• WORK ORDER: Every line below needs to be printed again exactly, without any of its pictures.

• Saved entries:
┄┄┄┄┄┄
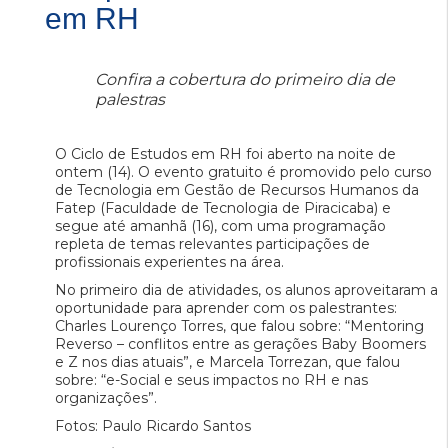
em RH
Confira a cobertura do primeiro dia de
palestras
O Ciclo de Estudos em RH foi aberto na noite de
ontem (14). O evento gratuito é promovido pelo curso
de Tecnologia em Gestão de Recursos Humanos da
Fatep (Faculdade de Tecnologia de Piracicaba) e
segue até amanhã (16), com uma programação
repleta de temas relevantes participações de
profissionais experientes na área.
No primeiro dia de atividades, os alunos aproveitaram a
oportunidade para aprender com os palestrantes:
Charles Lourenço Torres, que falou sobre: “Mentoring
Reverso – conflitos entre as gerações Baby Boomers
e Z nos dias atuais”, e Marcela Torrezan, que falou
sobre: “e-Social e seus impactos no RH e nas
organizações”.
Fotos: Paulo Ricardo Santos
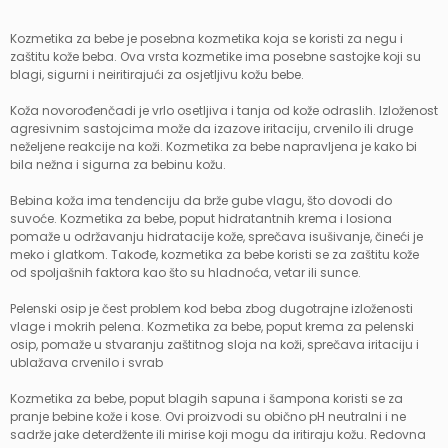
Kozmetika za bebe je posebna kozmetika koja se koristi za negu i
zaštitu kože beba. Ova vrsta kozmetike ima posebne sastojke koji su
blagi, sigurni i neiritirajući za osjetljivu kožu bebe.
Koža novorođenčadi je vrlo osetljiva i tanja od kože odraslih. Izloženost
agresivnim sastojcima može da izazove iritaciju, crvenilo ili druge
neželjene reakcije na koži. Kozmetika za bebe napravljena je kako bi
bila nežna i sigurna za bebinu kožu.
Bebina koža ima tendenciju da brže gube vlagu, što dovodi do
suvoće. Kozmetika za bebe, poput hidratantnih krema i losiona
pomaže u održavanju hidratacije kože, sprečava isušivanje, čineći je
meko i glatkom. Takođe, kozmetika za bebe koristi se za zaštitu kože
od spoljašnih faktora kao što su hladnoća, vetar ili sunce.
Pelenski osip je čest problem kod beba zbog dugotrajne izloženosti
vlage i mokrih pelena. Kozmetika za bebe, poput krema za pelenski
osip, pomaže u stvaranju zaštitnog sloja na koži, sprečava iritaciju i
ublažava crvenilo i svrab
Kozmetika za bebe, poput blagih sapuna i šampona koristi se za
pranje bebine kože i kose. Ovi proizvodi su obično pH neutralni i ne
sadrže jake deterdžente ili mirise koji mogu da iritiraju kožu. Redovna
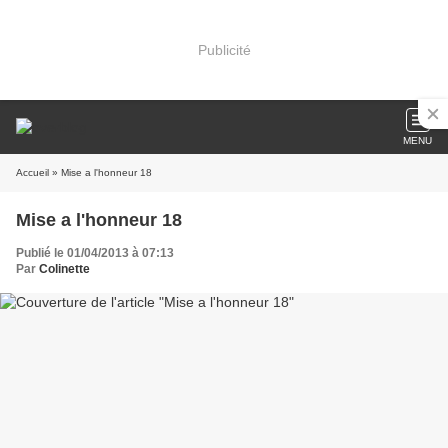
Publicité
MENU
Accueil
» Mise a l'honneur 18
Mise a l'honneur 18
Publié le 01/04/2013 à 07:13
Par
Colinette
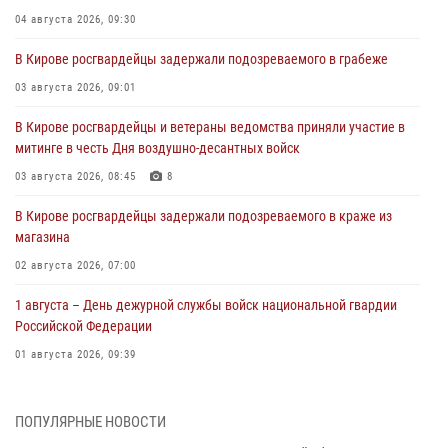
04 августа 2026, 09:30
В Кирове росгвардейцы задержали подозреваемого в грабеже
03 августа 2026, 09:01
В Кирове росгвардейцы и ветераны ведомства приняли участие в
митинге в честь Дня воздушно-десантных войск
03 августа 2026, 08:45
8
В Кирове росгвардейцы задержали подозреваемого в краже из
магазина
02 августа 2026, 07:00
1 августа – День дежурной службы войск национальной гвардии
Российской Федерации
01 августа 2026, 09:39
В Росгвардии вспоминают российских воинов, погибших в Первой
мировой войне 1914-1918 годов
ПОПУЛЯРНЫЕ НОВОСТИ
01 августа 2026, 09:38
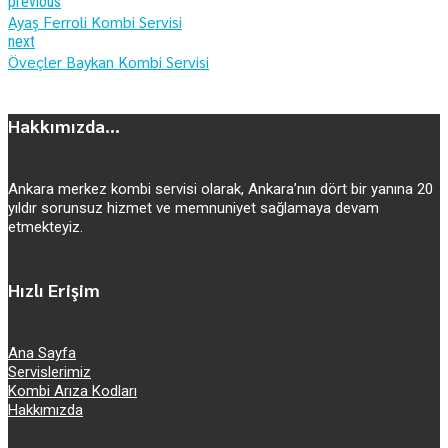
previous
Ayaş Ferroli Kombi Servisi
next
Öveçler Baykan Kombi Servisi
Hakkımızda...
Ankara merkez kombi servisi olarak, Ankara’nın dört bir yanına 20
yıldır sorunsuz hizmet ve memnuniyet sağlamaya devam
etmekteyiz.
Hızlı Erişim
Ana Sayfa
Servislerimiz
Kombi Arıza Kodları
Hakkımızda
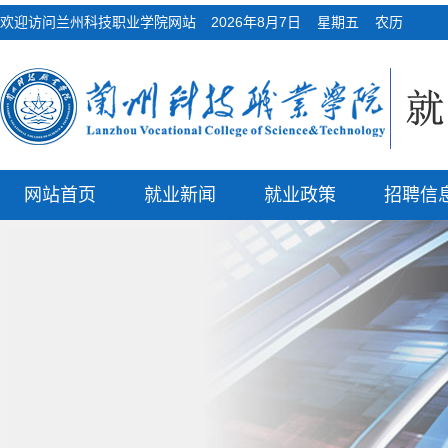
欢迎访问兰州科技职业学院网站
2026年8月7日 星期五 农历
网站首页
就业新闻
就业政策
招聘信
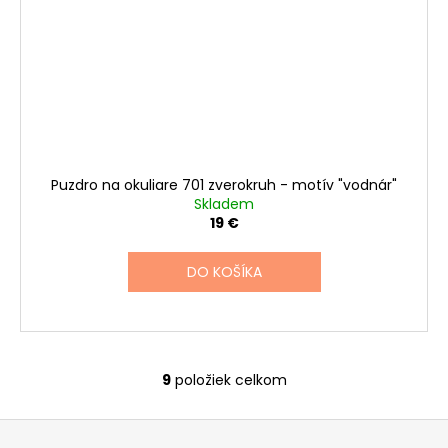
Puzdro na okuliare 701 zverokruh - motív "vodnár"
Skladem
19 €
DO KOŠÍKA
9
položiek celkom
O
v
Z
l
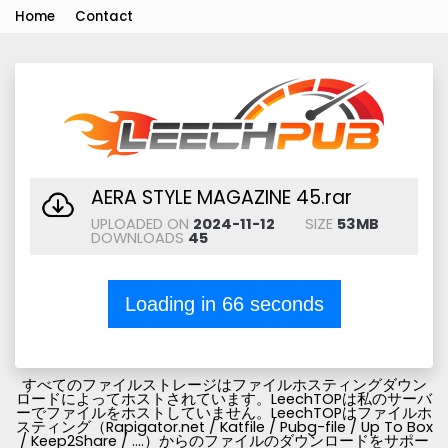
Home
Contact
AERA STYLE MAGAZINE 45.rar
UPLOADED ON
2024-11-12
SIZE
53MB
DOWNLOADS
45
Loading in
66
seconds
すべてのファイルストレージはファイルホスティングダウン
ロードによってホストされています。LeechTOPは私のサーバ
ーでファイルをホストしていません。LeechTOPはファイルホ
スティング（Rapigator.net / Katfile / Pubg-file / Up To Box
/ Keep2Share / ....）からのファイルのダウンロードをサポー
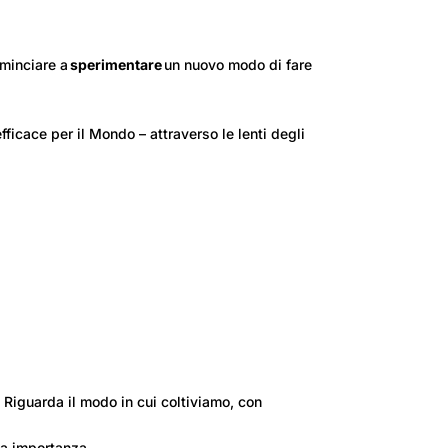
minciare a
sperimentare
un nuovo modo di fare
ficace per il Mondo – attraverso le lenti degli
é. Riguarda il modo in cui coltiviamo, con
ima importanza.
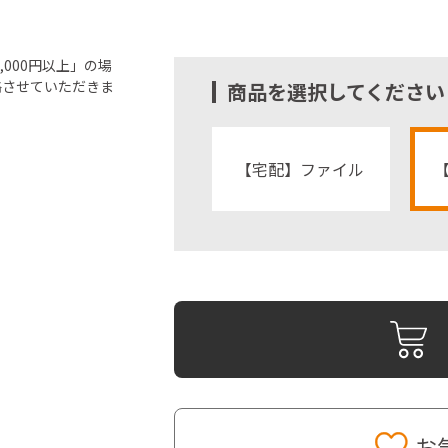
000円以上」の場
絡させていただきま
商品を選択してください
【宅配】ファイル
お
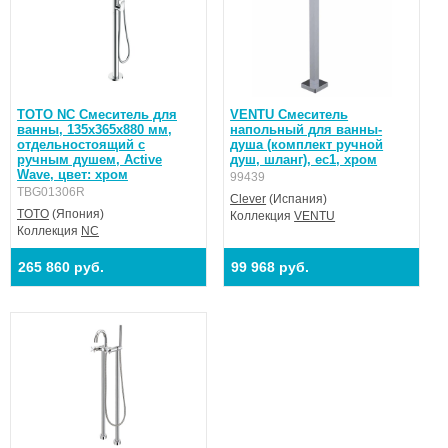
TOTO NC Смеситель для
VENTU Смеситель
ванны, 135x365x880 мм,
напольный для ванны-
отдельностоящий с
душа (комплект ручной
ручным душем, Active
душ, шланг), ec1, хром
Wave, цвет: хром
99439
TBG01306R
Clever
(Испания)
TOTO
(Япония)
Коллекция
VENTU
Коллекция
NC
265 860 руб.
99 968 руб.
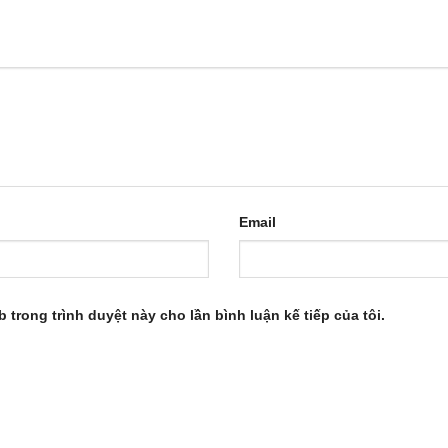
Email
b trong trình duyệt này cho lần bình luận kế tiếp của tôi.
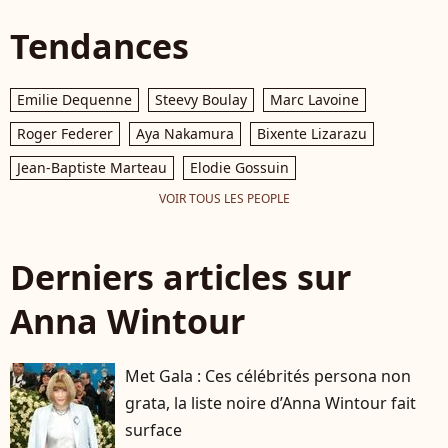
Tendances
Emilie Dequenne
Steevy Boulay
Marc Lavoine
Roger Federer
Aya Nakamura
Bixente Lizarazu
Jean-Baptiste Marteau
Elodie Gossuin
VOIR TOUS LES PEOPLE
Derniers articles sur
Anna Wintour
Met Gala : Ces célébrités persona non
grata, la liste noire d’Anna Wintour fait
surface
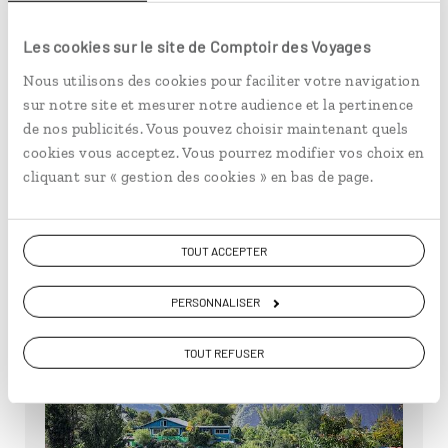
Les cookies sur le site de Comptoir des Voyages
Réalisez vos propres cascades
Nous utilisons des cookies pour faciliter votre navigation
Et si vous troquiez la traditionnelle randonnée
sur notre site et mesurer notre audience et la pertinence
pédestre pour une expérience plus aquatique ?
de nos publicités. Vous pouvez choisir maintenant quels
En guise d’échauffement, vous plongerez en…
cookies vous acceptez. Vous pourrez modifier vos choix en
cliquant sur « gestion des cookies » en bas de page.
Découvrir Réalisez vos propres cascades
TOUT ACCEPTER
PERSONNALISER
TOUT REFUSER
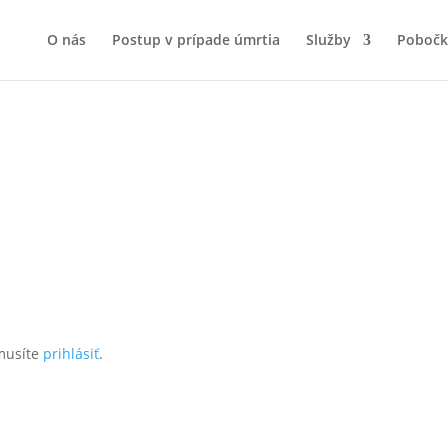
O nás
Postup v prípade úmrtia
Služby
Pobočk
musíte
prihlásiť
.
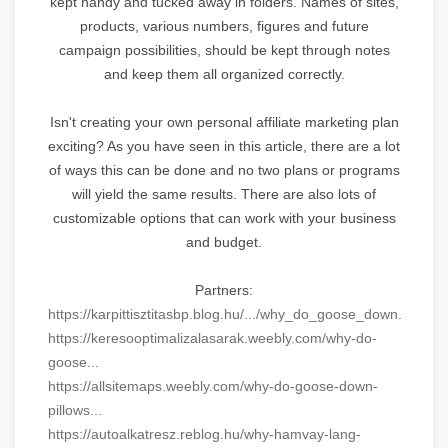
kept handy and tucked away in folders. Names of sites,
products, various numbers, figures and future
campaign possibilities, should be kept through notes
and keep them all organized correctly.
Isn't creating your own personal affiliate marketing plan
exciting? As you have seen in this article, there are a lot
of ways this can be done and no two plans or programs
will yield the same results. There are also lots of
customizable options that can work with your business
and budget.
Partners:
https://karpittisztitasbp.blog.hu/.../why_do_goose_down...
https://keresooptimalizalasarak.weebly.com/why-do-
goose...
https://allsitemaps.weebly.com/why-do-goose-down-
pillows...
https://autoalkatresz.reblog.hu/why-hamvay-lang-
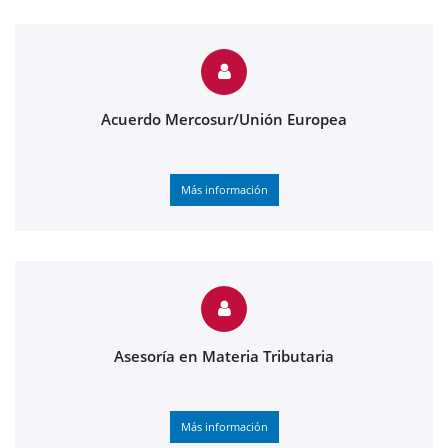
Acuerdo Mercosur/Unión Europea
Más información
Asesoría en Materia Tributaria
Más información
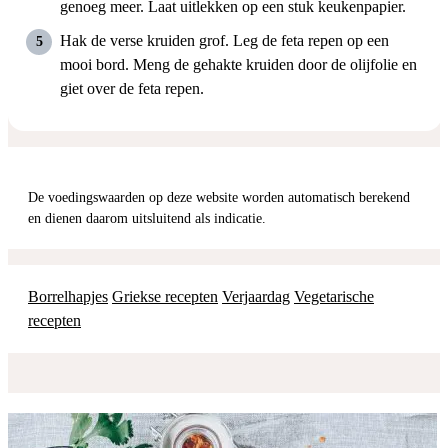
genoeg meer. Laat uitlekken op een stuk keukenpapier.
Hak de verse kruiden grof. Leg de feta repen op een
mooi bord. Meng de gehakte kruiden door de olijfolie en
giet over de feta repen.
De voedingswaarden op deze website worden automatisch berekend
en dienen daarom uitsluitend als indicatie.
Borrelhapjes
Griekse recepten
Verjaardag
Vegetarische
recepten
┄┄┄┄┄┄
• RESPONSE TO THE TASK:
em RH
Confira a cobertura do primeiro dia de
palestras
O Ciclo de Estudos em RH foi aberto na noite de
ontem (14). O evento gratuito é promovido pelo curso
de Tecnologia em Gestão de Recursos Humanos da
Fatep (Faculdade de Tecnologia de Piracicaba) e
segue até amanhã (16), com uma programação
repleta de temas relevantes participações de
profissionais experientes na área.
No primeiro dia de atividades, os alunos aproveitaram a
oportunidade para aprender com os palestrantes:
Charles Lourenço Torres, que falou sobre: “Mentoring
Reverso – conflitos entre as gerações Baby Boomers
e Z nos dias atuais”, e Marcela Torrezan, que falou
sobre: “e-Social e seus impactos no RH e nas
organizações”.
Fotos: Paulo Ricardo Santos
Kozmetika za bebe je posebna kozmetika koja se koristi za negu i
zaštitu kože beba. Ova vrsta kozmetike ima posebne sastojke koji su
blagi, sigurni i neiritirajući za osjetljivu kožu bebe.
Koža novorođenčadi je vrlo osetljiva i tanja od kože odraslih. Izloženost
agresivnim sastojcima može da izazove iritaciju, crvenilo ili druge
neželjene reakcije na koži. Kozmetika za bebe napravljena je kako bi
bila nežna i sigurna za bebinu kožu.
Bebina koža ima tendenciju da brže gube vlagu, što dovodi do
suvoće. Kozmetika za bebe, poput hidratantnih krema i losiona
pomaže u održavanju hidratacije kože, sprečava isušivanje, čineći je
meko i glatkom. Takođe, kozmetika za bebe koristi se za zaštitu kože
od spoljašnih faktora kao što su hladnoća, vetar ili sunce.
Pelenski osip je čest problem kod beba zbog dugotrajne izloženosti
vlage i mokrih pelena. Kozmetika za bebe, poput krema za pelenski
osip, pomaže u stvaranju zaštitnog sloja na koži, sprečava iritaciju i
ublažava crvenilo i svrab
Kozmetika za bebe, poput blagih sapuna i šampona koristi se za
pranje bebine kože i kose. Ovi proizvodi su obično pH neutralni i ne
sadrže jake deterdžente ili mirise koji mogu da iritiraju kožu. Redovna
Publicité
MENU
Accueil
» Mise a l'honneur 18
Mise a l'honneur 18
Publié le 01/04/2013 à 07:13
Par
Colinette
04 августа 2026, 09:30
В Кирове росгвардейцы задержали подозреваемого в грабеже
03 августа 2026, 09:01
В Кирове росгвардейцы и ветераны ведомства приняли участие в
митинге в честь Дня воздушно-десантных войск
03 августа 2026, 08:45
8
В Кирове росгвардейцы задержали подозреваемого в краже из
магазина
02 августа 2026, 07:00
1 августа – День дежурной службы войск национальной гвардии
Российской Федерации
01 августа 2026, 09:39
В Росгвардии вспоминают российских воинов, погибших в Первой
мировой войне 1914-1918 годов
ПОПУЛЯРНЫЕ НОВОСТИ
01 августа 2026, 09:38
previous
Ayaş Ferroli Kombi Servisi
next
Öveçler Baykan Kombi Servisi
Hakkımızda...
Ankara merkez kombi servisi olarak, Ankara’nın dört bir yanına 20
yıldır sorunsuz hizmet ve memnuniyet sağlamaya devam
etmekteyiz.
Hızlı Erişim
Ana Sayfa
Servislerimiz
Kombi Arıza Kodları
Hakkımızda
欢迎访问兰州科技职业学院网站
2026年8月7日 星期五 农历
网站首页
就业新闻
就业政策
招聘信
Puzdro na okuliare 701 zverokruh - motív "vodnár"
Skladem
19 €
DO KOŠÍKA
9
položiek celkom
O
v
Z
l
Home
Contact
AERA STYLE MAGAZINE 45.rar
UPLOADED ON
2024-11-12
SIZE
53MB
DOWNLOADS
45
Loading in
66
seconds
すべてのファイルストレージはファイルホスティングダウン
ロードによってホストされています。LeechTOPは私のサーバ
ーでファイルをホストしていません。LeechTOPはファイルホ
スティング（Rapigator.net / Katfile / Pubg-file / Up To Box
/ Keep2Share / ....）からのファイルのダウンロードをサポー
minciare a
sperimentare
un nuovo modo di fare
ficace per il Mondo – attraverso le lenti degli
é. Riguarda il modo in cui coltiviamo, con
ima importanza.
000円以上」の場
絡させていただきま
商品を選択してください
【宅配】ファイル
お
TOTO NC Смеситель для
VENTU Смеситель
ванны, 135x365x880 мм,
напольный для ванны-
отдельностоящий с
душа (комплект ручной
ручным душем, Active
душ, шланг), ec1, хром
Wave, цвет: хром
99439
TBG01306R
Clever
(Испания)
TOTO
(Япония)
Коллекция
VENTU
Коллекция
NC
265 860 руб.
99 968 руб.
Email
b trong trình duyệt này cho lần bình luận kế tiếp của tôi.
Tendances
Emilie Dequenne
Steevy Boulay
Marc Lavoine
Roger Federer
Aya Nakamura
Bixente Lizarazu
Jean-Baptiste Marteau
Elodie Gossuin
VOIR TOUS LES PEOPLE
Derniers articles sur
Anna Wintour
Met Gala : Ces célébrités persona non
grata, la liste noire d’Anna Wintour fait
surface
Les cookies sur le site de Comptoir des Voyages
Réalisez vos propres cascades
Nous utilisons des cookies pour faciliter votre navigation
Et si vous troquiez la traditionnelle randonnée
sur notre site et mesurer notre audience et la pertinence
pédestre pour une expérience plus aquatique ?
de nos publicités. Vous pouvez choisir maintenant quels
En guise d’échauffement, vous plongerez en…
cookies vous acceptez. Vous pourrez modifier vos choix en
cliquant sur « gestion des cookies » en bas de page.
Découvrir Réalisez vos propres cascades
TOUT ACCEPTER
PERSONNALISER
TOUT REFUSER
O nás
Postup v prípade úmrtia
Služby
Pobočk
musíte
prihlásiť
.
kept handy and tucked away in folders. Names of sites,
products, various numbers, figures and future
campaign possibilities, should be kept through notes
and keep them all organized correctly.
Isn't creating your own personal affiliate marketing plan
exciting? As you have seen in this article, there are a lot
of ways this can be done and no two plans or programs
will yield the same results. There are also lots of
customizable options that can work with your business
and budget.
Partners:
https://karpittisztitasbp.blog.hu/.../why_do_goose_down...
https://keresooptimalizalasarak.weebly.com/why-do-
goose...
https://allsitemaps.weebly.com/why-do-goose-down-
pillows...
https://autoalkatresz.reblog.hu/why-hamvay-lang-
Acuerdo Mercosur/Unión Europea
Más información
Asesoría en Materia Tributaria
Más información
genoeg meer. Laat uitlekken op een stuk keukenpapier.
Hak de verse kruiden grof. Leg de feta repen op een
mooi bord. Meng de gehakte kruiden door de olijfolie en
giet over de feta repen.
De voedingswaarden op deze website worden automatisch berekend
en dienen daarom uitsluitend als indicatie.
Borrelhapjes
Griekse recepten
Verjaardag
Vegetarische
recepten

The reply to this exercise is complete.